MARKET UPDATE December 9, 2021
PORT CONGESTION AROUND THE WORLD CONTINUES TO CAUSE BIG PROBLEMS
Worldwide maritime transport is still under heavy pressure, due to both congestion problems at many container terminals worldwide and - as a result - serious delays of containerships.
Please find an overview of some of the local problems below.
- In Europe, several ports cope with huge congestion problems. In November, the Port of Rotterdam communicated that the average dwell time of a container increased from 4 to 7 days. According to the port authorities “…that means nearly a reduction by half of the port's capacity.”
- The CEO of DP World Antwerp told ShippingWatch that the usual buffer that is needed to ensure a flow in the terminal, is almost completely gone.
- In France, carrier CMA CGM is suspending calls in Le Havre on their Europe-West Coast South America service, referring to “Heavy congestion and a lack of productivity”.
- The situation in the UK also remains difficult. Maersk has suspended her direct calls to Felixstowe on her AE7 service from Asia due to “exceptional waiting times” in the port, and this will continue until March 2022.
- The problems at the west coast ports of the United States are widely known. However, the east coast is also experiencing congestion problems. Several carriers have decided to remove Savannah from their port calls (e.g.

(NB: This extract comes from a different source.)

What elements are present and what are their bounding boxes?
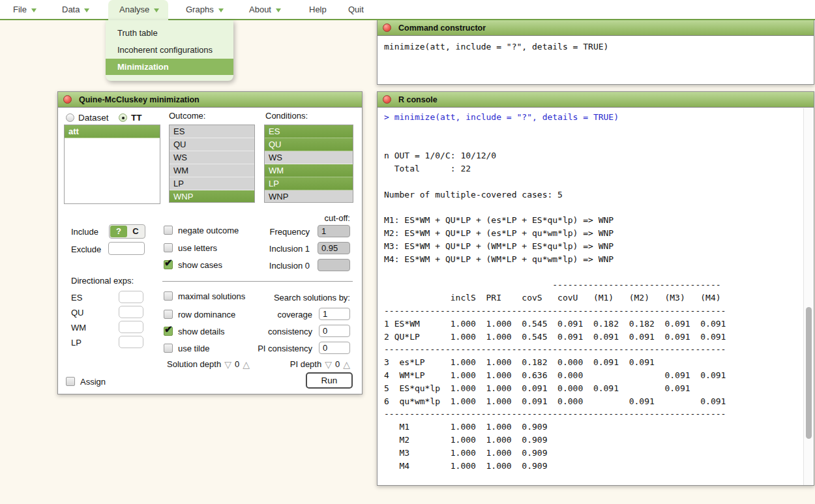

CMA’s ‘Liberty Bridge’ service) until further notice.
- In Asia, the port of Singapore is struggling with structural congestion. This has a big impact on shipments to South-East Asia. Being the world's busiest transhipment hub, Singapore has opened a mega port warehouse (Tuas) ahead of schedule. “The global cascading effect on port congestion is playing havoc with intra-Asia trade lanes, with large amounts of cargo stuck at transhipment hubs in the south-east”, according to The Loadstar. A lot of cargo is being ‘dumped’ in Singapore.
DELAYS OF CONTAINERSHIPS
The terminal congestion worldwide inevitably causes serious delays for container ships/shipping lines.
According to a study by Sea-Intelligence 14 % of global vessel capacity, equal to the size of the entire fleet of CMA CGM, is lost due to vessel delays. We’ve noticed a lot of last-minute changes of sailing schedules.
This has a big impact on the loading reality of all shippers. For example, almost one fourth of all planned port calls by over the past five months have been canceled. The three major alliances have skipped a total of 383 dockings in Northern Europe, following the massive overload on container terminals, writes Alphaliner. It's mainly the smaller ports, including Wilhelmshaven, Bremerhaven, Le Havre and Zeebrugge, that shipowners tend to skip, according to the analyst firm.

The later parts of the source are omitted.